____ RECORDED INFORMATION
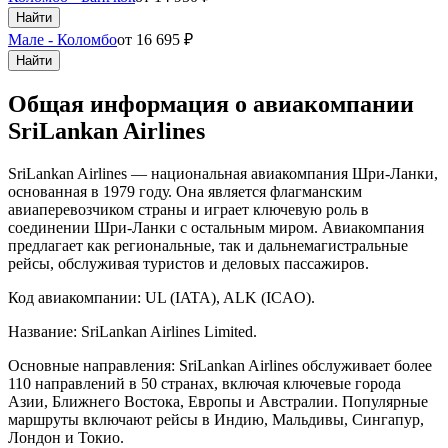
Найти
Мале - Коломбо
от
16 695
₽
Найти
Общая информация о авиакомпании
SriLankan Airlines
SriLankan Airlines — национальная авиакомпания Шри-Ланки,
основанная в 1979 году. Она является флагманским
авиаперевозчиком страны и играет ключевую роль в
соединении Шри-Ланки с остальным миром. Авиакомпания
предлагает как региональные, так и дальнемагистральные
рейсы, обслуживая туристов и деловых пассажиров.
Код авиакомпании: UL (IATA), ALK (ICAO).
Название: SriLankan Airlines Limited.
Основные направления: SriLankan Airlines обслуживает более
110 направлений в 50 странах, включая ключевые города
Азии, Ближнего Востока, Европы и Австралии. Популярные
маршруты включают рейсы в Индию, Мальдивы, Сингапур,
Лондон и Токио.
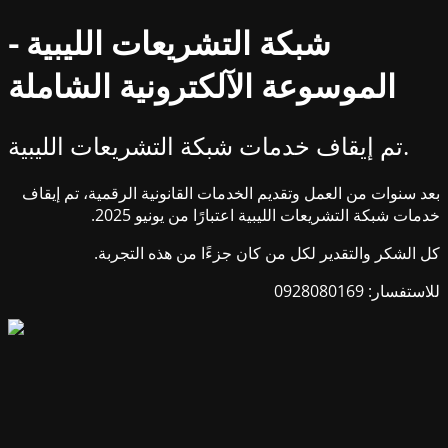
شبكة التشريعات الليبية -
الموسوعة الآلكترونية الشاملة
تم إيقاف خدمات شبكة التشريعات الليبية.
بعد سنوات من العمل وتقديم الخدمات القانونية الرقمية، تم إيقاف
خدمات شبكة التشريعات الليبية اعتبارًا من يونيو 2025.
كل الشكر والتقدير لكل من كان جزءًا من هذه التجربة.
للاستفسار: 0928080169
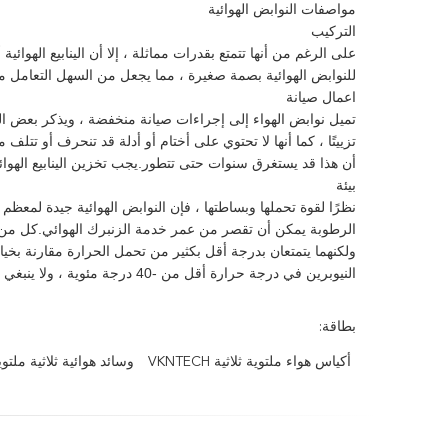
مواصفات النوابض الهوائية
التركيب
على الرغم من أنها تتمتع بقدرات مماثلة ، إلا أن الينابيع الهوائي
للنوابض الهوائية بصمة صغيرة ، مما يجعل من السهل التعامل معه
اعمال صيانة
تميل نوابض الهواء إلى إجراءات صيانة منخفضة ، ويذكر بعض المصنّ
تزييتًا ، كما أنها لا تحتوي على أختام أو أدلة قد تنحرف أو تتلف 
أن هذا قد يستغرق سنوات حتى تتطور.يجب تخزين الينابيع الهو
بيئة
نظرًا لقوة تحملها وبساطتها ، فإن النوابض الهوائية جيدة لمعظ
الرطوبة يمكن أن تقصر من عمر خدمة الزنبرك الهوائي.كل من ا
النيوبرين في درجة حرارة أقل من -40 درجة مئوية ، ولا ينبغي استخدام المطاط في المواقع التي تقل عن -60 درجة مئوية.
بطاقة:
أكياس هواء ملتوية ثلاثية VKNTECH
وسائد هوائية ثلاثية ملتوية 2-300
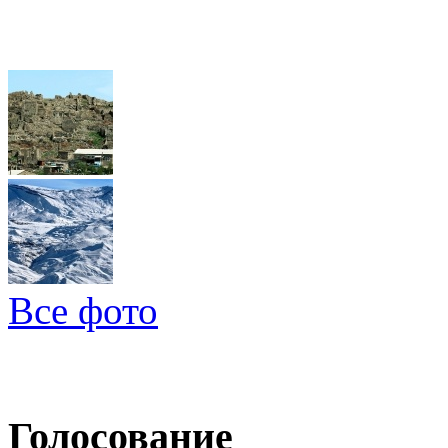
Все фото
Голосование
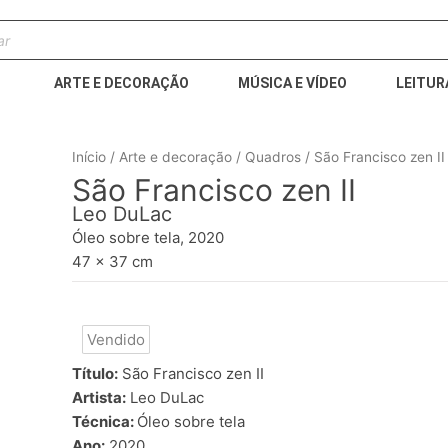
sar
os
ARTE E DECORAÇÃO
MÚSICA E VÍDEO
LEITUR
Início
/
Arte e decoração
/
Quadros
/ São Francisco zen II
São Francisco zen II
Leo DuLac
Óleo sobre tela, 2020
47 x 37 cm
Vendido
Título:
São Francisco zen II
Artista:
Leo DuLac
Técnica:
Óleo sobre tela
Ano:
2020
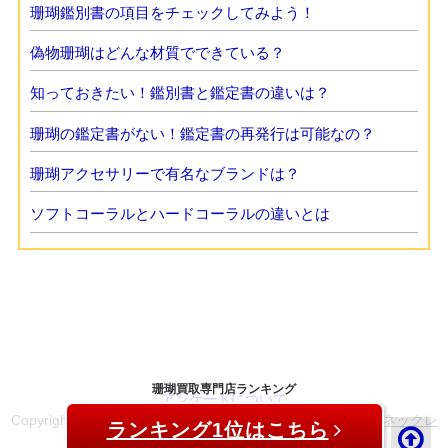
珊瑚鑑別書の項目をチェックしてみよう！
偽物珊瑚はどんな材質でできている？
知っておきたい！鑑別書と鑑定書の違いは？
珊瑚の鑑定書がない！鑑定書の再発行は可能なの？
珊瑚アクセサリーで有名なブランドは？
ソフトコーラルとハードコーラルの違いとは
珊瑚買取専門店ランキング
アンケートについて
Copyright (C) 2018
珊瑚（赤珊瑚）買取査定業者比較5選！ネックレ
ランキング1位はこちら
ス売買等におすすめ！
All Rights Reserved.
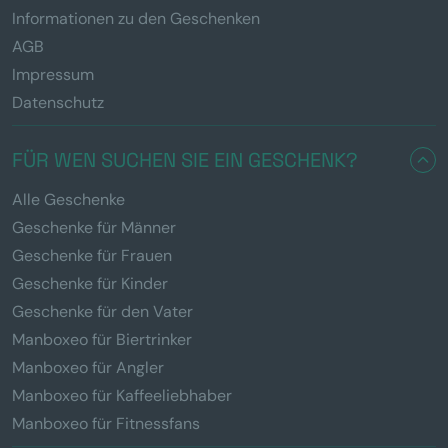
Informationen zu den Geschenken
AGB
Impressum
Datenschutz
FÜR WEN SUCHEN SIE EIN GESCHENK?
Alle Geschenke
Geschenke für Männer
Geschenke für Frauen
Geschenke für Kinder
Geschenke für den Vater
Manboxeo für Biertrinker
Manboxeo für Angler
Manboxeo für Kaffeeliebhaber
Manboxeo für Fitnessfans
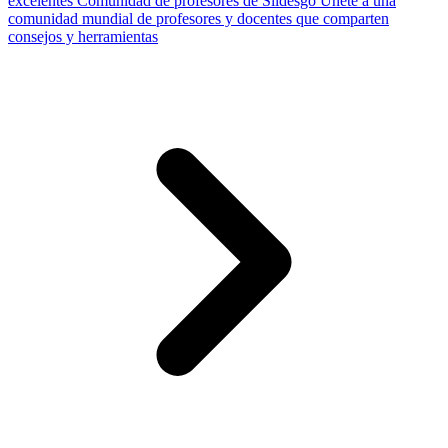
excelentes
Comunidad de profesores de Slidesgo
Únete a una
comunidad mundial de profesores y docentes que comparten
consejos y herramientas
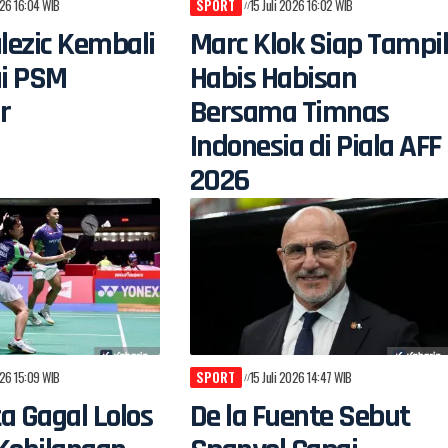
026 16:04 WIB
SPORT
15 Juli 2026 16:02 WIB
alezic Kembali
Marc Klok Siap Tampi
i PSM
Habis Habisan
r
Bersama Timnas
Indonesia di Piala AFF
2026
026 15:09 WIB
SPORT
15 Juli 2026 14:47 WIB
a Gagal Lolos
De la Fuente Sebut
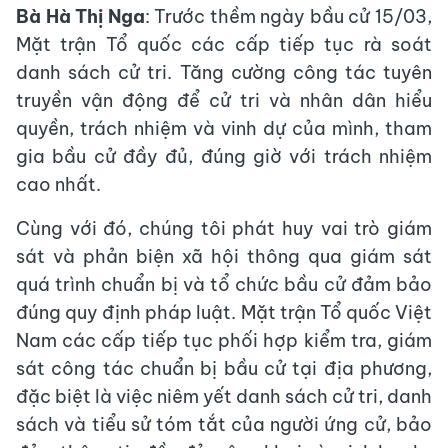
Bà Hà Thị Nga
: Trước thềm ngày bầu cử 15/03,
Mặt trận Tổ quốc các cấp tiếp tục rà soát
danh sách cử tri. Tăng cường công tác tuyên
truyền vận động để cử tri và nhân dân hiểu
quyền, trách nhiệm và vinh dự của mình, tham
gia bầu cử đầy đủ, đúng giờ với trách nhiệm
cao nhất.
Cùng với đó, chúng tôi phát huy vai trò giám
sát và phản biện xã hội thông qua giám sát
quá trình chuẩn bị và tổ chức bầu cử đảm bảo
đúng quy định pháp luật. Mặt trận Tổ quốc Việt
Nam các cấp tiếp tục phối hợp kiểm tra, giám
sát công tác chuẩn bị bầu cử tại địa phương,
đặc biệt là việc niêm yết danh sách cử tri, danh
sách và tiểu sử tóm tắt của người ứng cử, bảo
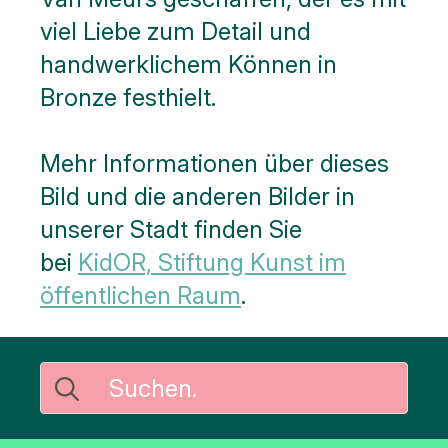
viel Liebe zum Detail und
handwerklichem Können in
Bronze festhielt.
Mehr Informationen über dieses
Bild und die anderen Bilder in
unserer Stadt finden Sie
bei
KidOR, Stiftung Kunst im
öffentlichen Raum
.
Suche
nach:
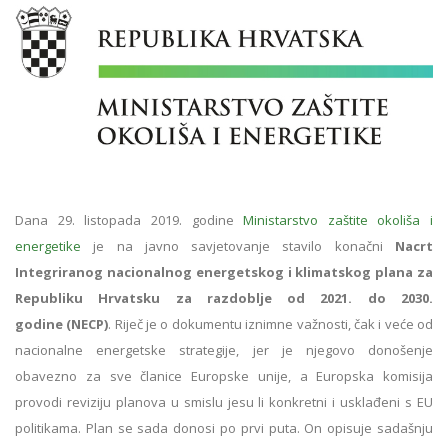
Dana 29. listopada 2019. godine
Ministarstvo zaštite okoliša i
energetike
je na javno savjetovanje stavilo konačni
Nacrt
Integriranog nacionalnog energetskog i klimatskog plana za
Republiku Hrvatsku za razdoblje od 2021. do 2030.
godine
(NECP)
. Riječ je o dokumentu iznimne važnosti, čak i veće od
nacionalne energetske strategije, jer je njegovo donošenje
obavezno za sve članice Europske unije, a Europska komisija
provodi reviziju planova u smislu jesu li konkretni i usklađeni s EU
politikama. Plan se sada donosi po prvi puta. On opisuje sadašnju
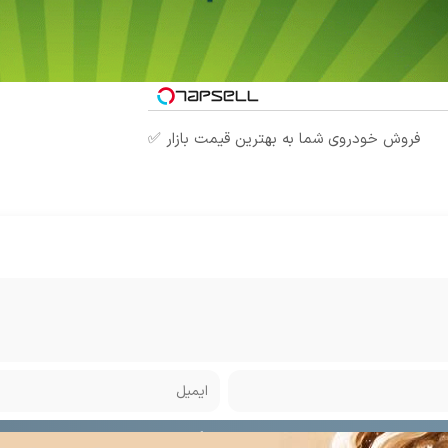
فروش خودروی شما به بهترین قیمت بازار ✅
________
**WHAT YOU WILL DO**
Copy all lines from the material that contain "авиакомпании".

**ANSWER TO THIS TASK**
Общая информация о авиакомпании
Код авиакомпании: UL (IATA), ALK (ICAO).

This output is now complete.